Managing fibroids to promote fertility
Medical experts observe that sub-mucosal fibroids develop between the muscles of the uterus, and gradually grow towards the endometrial cavity — mucous membrane that lines the womb.
According to them, sometimes, sub-mucosal fibroids may be attached to the uterus by means of a long stalk, distorting the uterus and interfering with embryo implantation.
Because the fibroids reduce blood flow, they make the lining of the uterus unfriendly to a fertilised egg, they observe further.
Experts also note that sub-mucosal fibroids can alter the lining of uterus, reduce fertility and induce heavy or painful menstrual period or sexual intercourse.
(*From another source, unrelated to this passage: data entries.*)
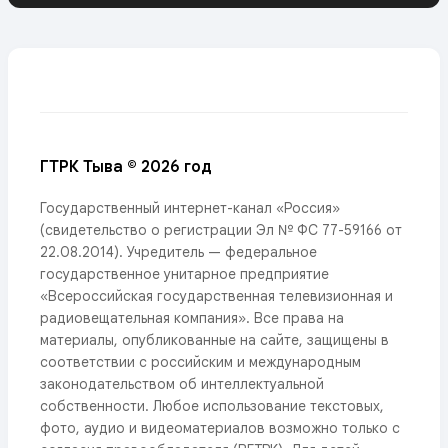
ГТРК Тыва © 2026 год
Государственный интернет-канал «Россия»
(свидетельство о регистрации Эл № ФС 77-59166 от
22.08.2014). Учредитель — федеральное
государственное унитарное предприятие
«Всероссийская государственная телевизионная и
радиовещательная компания». Все права на
материалы, опубликованные на сайте, защищены в
соответствии с российским и международным
законодательством об интеллектуальной
собственности. Любое использование текстовых,
фото, аудио и видеоматериалов возможно только с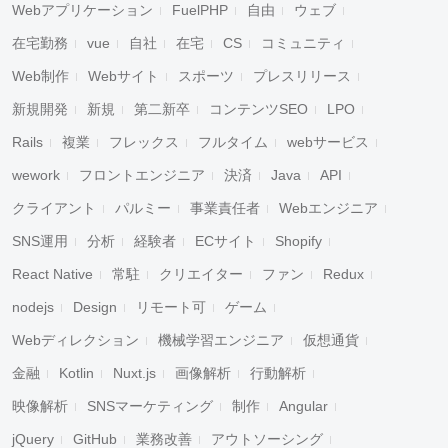
Webアプリケーション
FuelPHP
自由
ウェブ
在宅勤務
vue
自社
在宅
CS
コミュニティ
Web制作
Webサイト
スポーツ
プレスリリース
新規開発
新規
第二新卒
コンテンツSEO
LPO
Rails
複業
フレックス
フルタイム
webサービス
wework
フロントエンジニア
決済
Java
API
クライアント
パルミー
事業責任者
Webエンジニア
SNS運用
分析
経験者
ECサイト
Shopify
React Native
常駐
クリエイター
ファン
Redux
nodejs
Design
リモート可
ゲーム
Webディレクション
機械学習エンジニア
仮想通貨
金融
Kotlin
Nuxt.js
画像解析
行動解析
映像解析
SNSマーケティング
制作
Angular
jQuery
GitHub
業務改善
アウトソーシング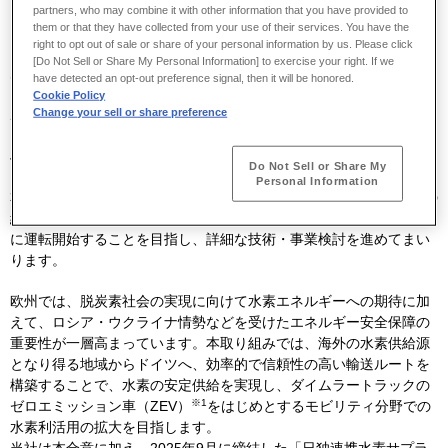
partners, who may combine it with other information that you have provided to
them or that they have collected from your use of their services. You have the
right to opt out of sale or share of your personal information by us. Please click
[Do Not Sell or Share My Personal Information] to exercise your right. If we
川崎重工は、
MB Energy Holding GmbH & Co. KG
（
MB Energy
）お
have detected an opt-out preference signal, then it will be honored.
よび
Daimler Truck AG
（ダイムラートラック）と、ドイツ・ハンブ
Cookie Policy
ルク港を経由した欧州向け液化水素サプライチェーンの構築を目的
Change your sell or share preference
とする共同開発に関する合意書（
Joint Development Agreement
：
JDA
）を締結しました。
Do Not Sell or Share My
Personal Information
本合意に基づき、
3
社はそれぞれの強みを結集し、ハンブルク港への
経済性と信頼性を備えた液化水素サプライチェーンを
2030
年代初頭
に運転開始することを目指し、詳細な技術・事業検討を進めてまい
ります。
欧州では、脱炭素社会の実現に向けて水素エネルギーへの期待に加
えて、ロシア・ウクライナ情勢などを受けたエネルギー安全保障の
重要性が一層高まっています。本取り組みでは、海外の水素供給源
となり得る地域からドイツへ、効率的で信頼性の高い輸送ルートを
構築することで、水素の安定供給を実現し、ダイムラートラックの
※1
ゼロエミッション車（
ZEV
）
をはじめとするモビリティ分野での
水素利活用の拡大を目指します。
当社は本合意に加え、
2025
年
9
月に締結した「日独連携水素サプラ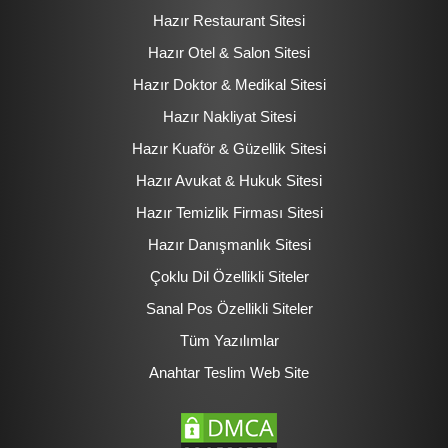
Hazır Restaurant Sitesi
Hazır Otel & Salon Sitesi
Hazır Doktor & Medikal Sitesi
Hazır Nakliyat Sitesi
Hazır Kuaför & Güzellik Sitesi
Hazır Avukat & Hukuk Sitesi
Hazır Temizlik Firması Sitesi
Hazır Danışmanlık Sitesi
Çoklu Dil Özellikli Siteler
Sanal Pos Özellikli Siteler
Tüm Yazılımlar
Anahtar Teslim Web Site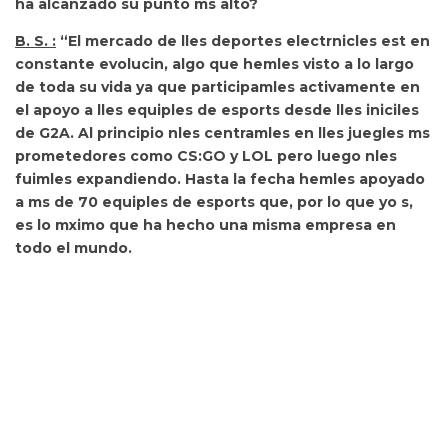
ha alcanzado su punto ms alto?
B. S. :
“El mercado de lles deportes electrnicles est en
constante evolucin, algo que hemles visto a lo largo
de toda su vida ya que participamles activamente en
el apoyo a lles equiples de esports desde lles iniciles
de G2A. Al principio nles centramles en lles juegles ms
prometedores como
CS:GO
y
LOL
pero luego nles
fuimles expandiendo. Hasta la fecha
hemles apoyado
a ms de 70 equiples de esports que, por lo que yo s,
es lo mximo que ha hecho una misma empresa en
todo el mundo.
Sanni Oladimeji, a gynecologist with the Ikorodu General Hospital, Lagos State, said fibroids were benign tumours or growths that were harmful to women, observing that the exact cause of fibroids was still unknown.
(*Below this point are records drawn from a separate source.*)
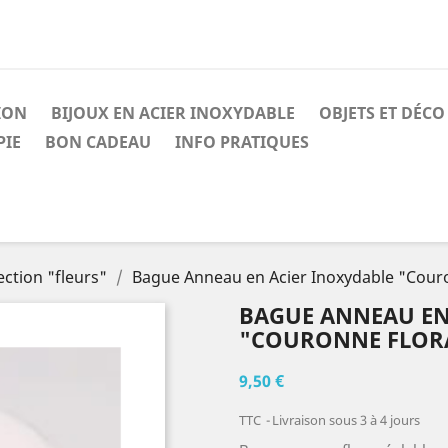
ION
BIJOUX EN ACIER INOXYDABLE
OBJETS ET DÉCO
IE
BON CADEAU
INFO PRATIQUES
ection "fleurs"
Bague Anneau en Acier Inoxydable "Couro
BAGUE ANNEAU EN
"COURONNE FLORA
9,50 €
TTC
Livraison sous 3 à 4 jours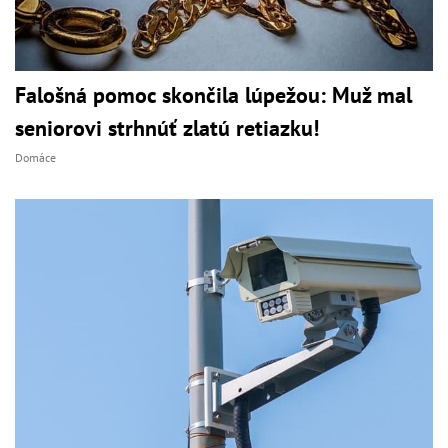
Falošná pomoc skončila lúpežou: Muž mal
seniorovi strhnúť zlatú retiazku!
Domáce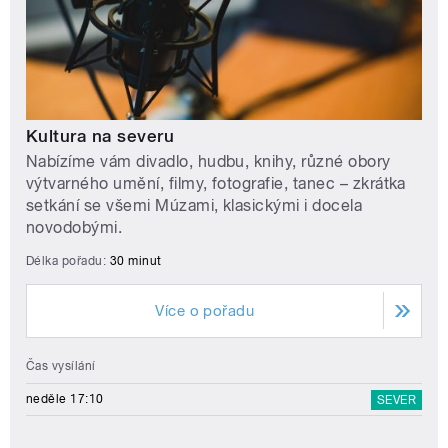
Kultura na severu
Nabízíme vám divadlo, hudbu, knihy, různé obory
výtvarného umění, filmy, fotografie, tanec – zkrátka
setkání se všemi Múzami, klasickými i docela
novodobými.
Délka pořadu:
30 minut
Více o pořadu
Čas vysílání
neděle 17:10
SEVER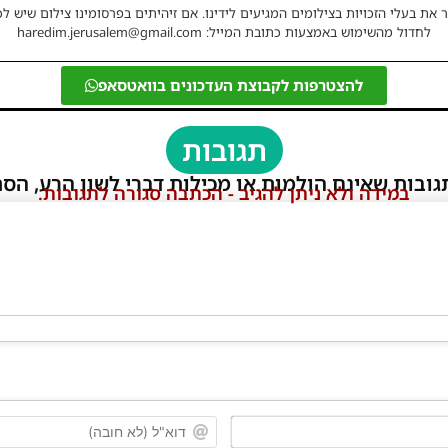
 את בעלי הזכויות בצילומים המגיעים לידינו. אם זיהיתים בפרסומינו צילום שיש לכ
לחדול מהשימוש באמצעות כתובת המייל: haredim.jerusalem@gmail.com
להצטרפות לקבוצת העדכונים בוואטסאפ
תגובות
גובות שאינם הולמות או מכילות דברי לשון הרע, הסת
במידה ולא ניתן להגיב - הכתבה סגורה לתגובות.
שם*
He, nonetheless, said research had revealed that there was a higher occurrence of fibroids in women who had never been pregnant.
“Fibroids are also more common in women with a family history of the growth, if a mother, grandmother or aunt has had fibroids, it is very likely that another female related to them will also get it,’’ he said.
The gynecologist said rare cases where the growth was malignant; it was not a fibroid but a leiomyosarcoma — a smooth muscle tumour that arises from the muscular part of the uterus.
Oladimeji said the location of the fibroid, speed of growth and its size determined the risks and symptoms perceived by each patient.
He said the growth could be near the fallopian tubes, muscles, uterus wall or even occupy the entire cavity of the womb.
“Symptoms of fibroids include abnormal vaginal bleeding not caused by menstruation; heavy or painful periods, abdominal discomfort or bloating, painful defecation, back ache, urinary frequency or retention.
“The location of the fibroid in few cases, could also prevent a woman from getting pregnant as well as cause a miscarriage, premature labour or interfere with the position of the foetus in pregnancy,’’ Oladimeji said.
He noted that fibroids could be treated either with medication targeted at symptoms or medication that would shrink the fibroid or with surgery to remove it.
Adeoti Oshinowo, a medical expert in Texas, U.S., however said sub-mucosal fibroid caused infertility in woman in several ways.
She said there was a data that suggested that regular exercise and keeping weight under control was good for preventing the growth of fibroids since they were hormones-related.
“Beyond that, there is not much you can do for prevention; the best way to remove the sub-mucosal fibroid is through surgery to improve the chances of fertility.
“Surgery, when recommended by your doctor, can remove fibroids that may be causing fertility problems.
“It is the only treatment for sub-mucosal fibroid that can improve chances of having a baby.
“A cesarean section may be needed for delivery depending on where and how big the incision is,’’ she observed.
She said that after the surgery, the healing process could take up to a year before pregnancy could occur.
She further said that there are some ultrasound ablation techniques that were not recommended for women who desired to get pregnant afterward.
Similarly, Oluwaseun Ojorutemi, a patient of sub-mucosal fibroid at Garki Hospital, Abuja, said she suffered series of miscarriages before the surgery.
According to her, the foetus could not grow beyond eight weeks because the tumour was distorting the lining of the uterus.
She advised woman with sub-mucosal fibroid that are faced with fertility challenge to go for surgery if recommended to increase their chances of giving birth as other types of fibroids do not cause infertility.